The next day, Annunzio was back before the House deploring the recent tactics used by the US Ski Association in their effort to gather support for HR.6058. He presented a letter the group had mailed to those living in Annunzio’s district, imploring them to contact Annunzio and urge him to change his course and lend his support to St. Germain’s bill. He was quick to point out the inaccuracy of statements in the letter, which alleged his bill would cost the Government money while St. Germain’s bill would use only private funds.
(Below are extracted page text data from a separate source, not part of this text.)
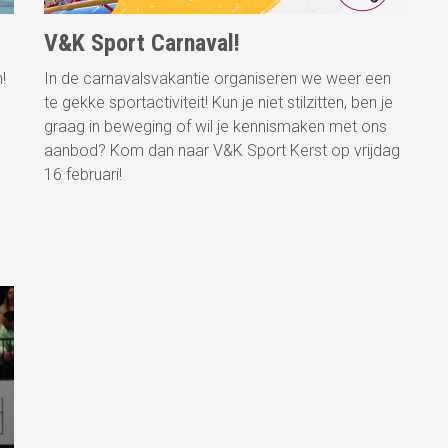
V&K Sport Carnaval!
!
In de carnavalsvakantie organiseren we weer een
te gekke sportactiviteit! Kun je niet stilzitten, ben je
graag in beweging of wil je kennismaken met ons
aanbod? Kom dan naar V&K Sport Kerst op vrijdag
16 februari!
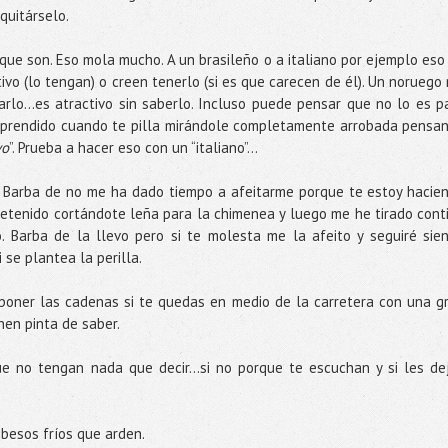
quitárselo.
que son. Eso mola mucho. A un brasileño o a italiano por ejemplo eso
ivo (lo tengan) o creen tenerlo (si es que carecen de él). Un noruego 
rlo…es atractivo sin saberlo. Incluso puede pensar que no lo es p
prendido cuando te pilla mirándole completamente arrobada pensa
vo
”. Prueba a hacer eso con un “italiano”…
. Barba de no me ha dado tiempo a afeitarme porque te estoy hacie
etenido cortándote leña para la chimenea y luego me he tirado cont
 Barba de la llevo pero si te molesta me la afeito y seguiré sie
 se plantea la perilla.
poner las cadenas si te quedas en medio de la carretera con una g
nen pinta de saber.
e no tengan nada que decir...si no porque te escuchan y si les de
 besos fríos que arden.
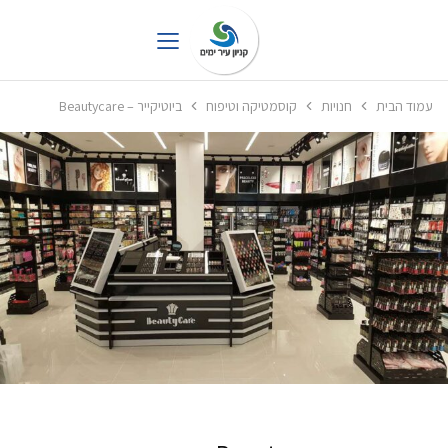
עמוד הבית
חנויות
קוסמטיקה וטיפוח
ביוטיקייר – Beautycare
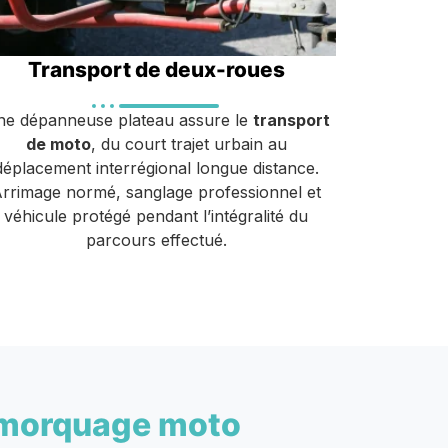
Transport de deux-roues
e dépanneuse plateau assure le
transport
de moto
, du court trajet urbain au
déplacement interrégional longue distance.
rrimage normé, sanglage professionnel et
véhicule protégé pendant l’intégralité du
parcours effectué.
morquage moto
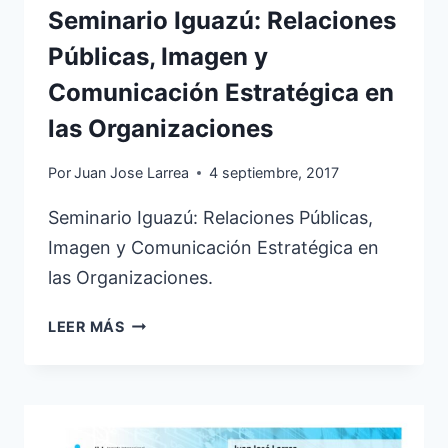
Seminario Iguazú: Relaciones
Públicas, Imagen y
Comunicación Estratégica en
las Organizaciones
Por
Juan Jose Larrea
4 septiembre, 2017
Seminario Iguazú: Relaciones Públicas,
Imagen y Comunicación Estratégica en
las Organizaciones.
SEMINARIO
LEER MÁS
IGUAZÚ:
RELACIONES
PÚBLICAS,
IMAGEN
Y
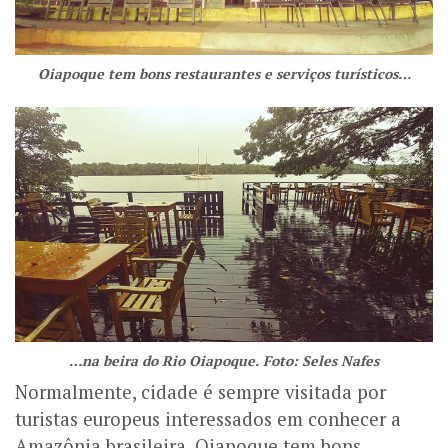
Oiapoque tem bons restaurantes e serviços turísticos…
…na beira do Rio Oiapoque. Foto: Seles Nafes
Normalmente, cidade é sempre visitada por
turistas europeus interessados em conhecer a
Amazônia brasileira. Oiapoque tem bons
He reminded his colleagues of the Government Accounting Office’s (GAO) report outlining how HR.6058 could lead to $210 in lost revenue for the Government while his bill had no such issue.
He further commented:
“Perhaps the US Ski Association thought its slick lobbying efforts would dazzle my constituents into a case of snow blindness and get them to ignore the facts, but it has not worked.” He then presented a letter of support he had received from a self-professed avid skier and US Ski Association member who found it “amazing that a private interest group is so worried about supplying money to see what country has the best ski team in the Olympics.”
Annunzio fired one more salvo in the battle on May 5, by recalling for the House the “fraud and scandals that seems to go hand in hand with the private marketing of [classic era] commemorative coins.” To illustrate his history lesson, he chose to review the case of the 1936 Rhode Island Tercentenary Commemorative half dollar – “coincidentally” a classic US commemorative coin from the state St. Germain represented.
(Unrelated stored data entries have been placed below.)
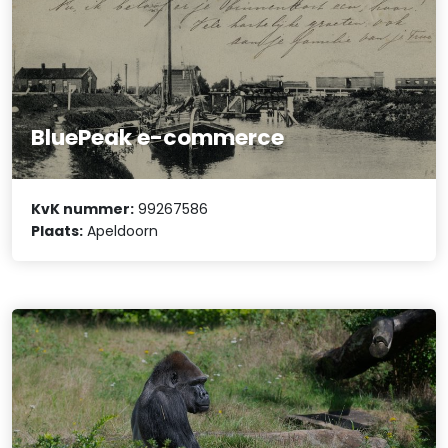
BluePeak e-commerce
KvK nummer:
99267586
Plaats:
Apeldoorn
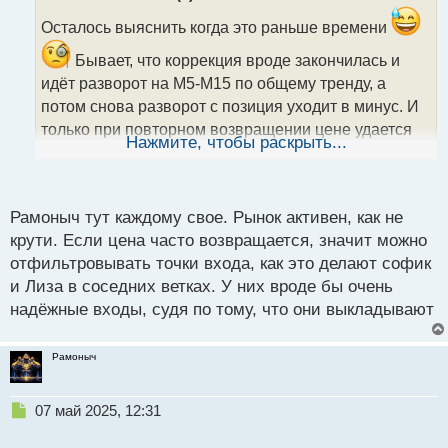
о
ч
Осталось выяснить когда это раньше времени
и
Бывает, что коррекция вроде закончилась и
т
а
идёт разворот на М5-М15 по общему тренду, а
н
потом снова разворот с позиция уходит в минус. И
н
только при повторном возвращении цене удается
ы
Нажмите, чтобы раскрыть...
закрепиться выше зоны продаж и уйти выше. И
й
п
таких примеров куча, но со входами спешить не
о
нужно - согласен. Лучше перепроверить торговую
с
Рамоныч тут каждому свое. Рынок активен, как не
т
гипотезу и только потом входить.
крути. Если цена часто возвращается, значит можно
отфильтровывать точки входа, как это делают софик
и Лиза в соседних ветках. У них вроде бы очень
надёжные входы, судя по тому, что они выкладывают
Рамоныч
Н
07 май 2025, 12:31
е
п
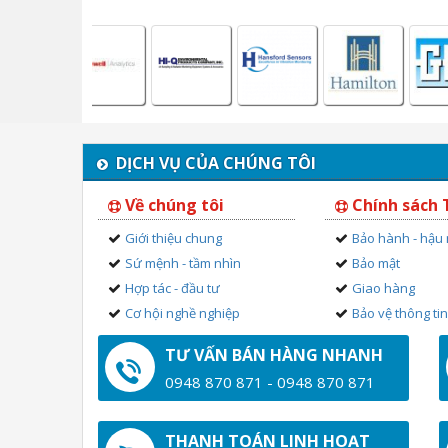
DỊCH VỤ CỦA CHÚNG TÔI
Về chúng tôi
Chính sách
Giới thiệu chung
Bảo hành - hậu
Sứ mệnh - tầm nhìn
Bảo mật
Hợp tác - đầu tư
Giao hàng
Cơ hội nghề nghiệp
Bảo vệ thông ti
TƯ VẤN BÁN HÀNG NHANH
0948 870 871 - 0948 870 871
THANH TOÁN LINH HOẠT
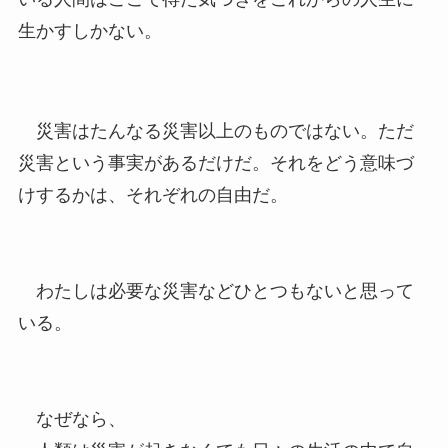
生かすしかない。
災害はたんなる災害以上のものではない。ただ
災害という事実があるだけだ。それをどう意味づ
けするかは、それぞれの自由だ。
わたしは必要な災害などひとつもないと思って
いる。
なぜなら、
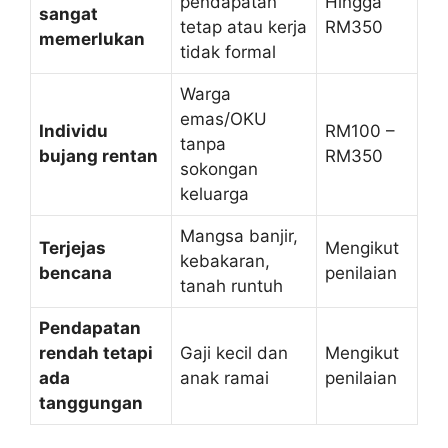
pendapatan
Hingga
sangat
tetap atau kerja
RM350
memerlukan
tidak formal
Warga
emas/OKU
Individu
RM100 –
tanpa
bujang rentan
RM350
sokongan
keluarga
Mangsa banjir,
Terjejas
Mengikut
kebakaran,
bencana
penilaian
tanah runtuh
Pendapatan
rendah tetapi
Gaji kecil dan
Mengikut
ada
anak ramai
penilaian
tanggungan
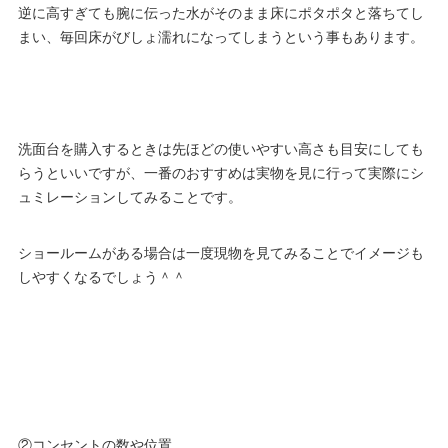
逆に高すぎても腕に伝った水がそのまま床にポタポタと落ちてし
まい、毎回床がびしょ濡れになってしまうという事もあります。
洗面台を購入するときは先ほどの使いやすい高さも目安にしても
らうといいですが、一番のおすすめは実物を見に行って実際にシ
ュミレーションしてみることです。
ショールームがある場合は一度現物を見てみることでイメージも
しやすくなるでしょう＾＾
②コンセントの数や位置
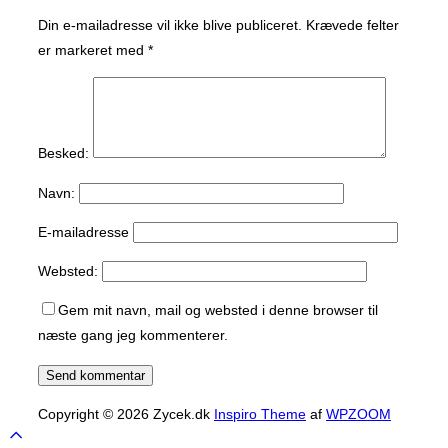
Din e-mailadresse vil ikke blive publiceret.
Krævede felter
er markeret med
*
Besked:
Navn:
E-mailadresse
Websted:
Gem mit navn, mail og websted i denne browser til
næste gang jeg kommenterer.
Copyright © 2026 Zycek.dk
Inspiro Theme
af
WPZOOM
Scroll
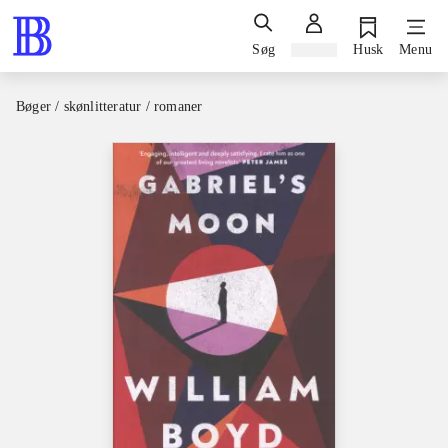
Søg
Log ind
Husk
Menu
Bøger / skønlitteratur / romaner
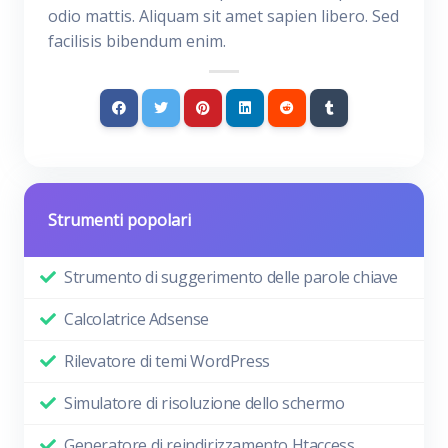
odio mattis. Aliquam sit amet sapien libero. Sed
facilisis bibendum enim.
Strumenti popolari
Strumento di suggerimento delle parole chiave
Calcolatrice Adsense
Rilevatore di temi WordPress
Simulatore di risoluzione dello schermo
Generatore di reindirizzamento Htaccess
He summarized the controversy regarding the sale and distribution of the coins, noting the apparent funneling of coins by the Rhode Island and Providence Plantations Tercentenary Committee to local coin dealer Horace Grant to the detriment of collectors who had placed their orders directly with the Committee. Many collectors who had ordered the coins in good faith had their money refunded and were forced to seek the coins on the secondary market at quickly inflated prices.

Annunzio further noted how the abuses seen with the Rhode Island coin were not unique among the early issues and how, as a group, they led Congress to take action to stop them. He recalled the efforts of Representative John J. Cochran (D-MI) who introduced legislation to prohibit the issuing of commemorative coins in 1937.
After discussing the Rhode Island coins, Cochran remarked:
“[T]here are many more cases that can be cited showing beyond question where the coins were issued and distributed, not for the purpose of really commemorating an event, but for the purpose, not only the cost of the celebrations, but to enable coin distributors to practically fleece the public … When coins are gathered up by dealers and offered at such absurd premiums, the profits do not go to the organizations but to the individual merchants.”
In concluding his remarks for the day, Annunzio tightly linked the abuses of the past to the potential for more of the same if St. Germain’s bill were to be passed:
“Given the fact that scandals, like the one in Rhode Island, seem to erupt whenever private marketers are involved, I see no reason to approve this approach. Yet, for some reason, the proponents of HR.6058 seem bent on courting disaster by ignoring the lessons of history. In my mind, one mistake is too many.”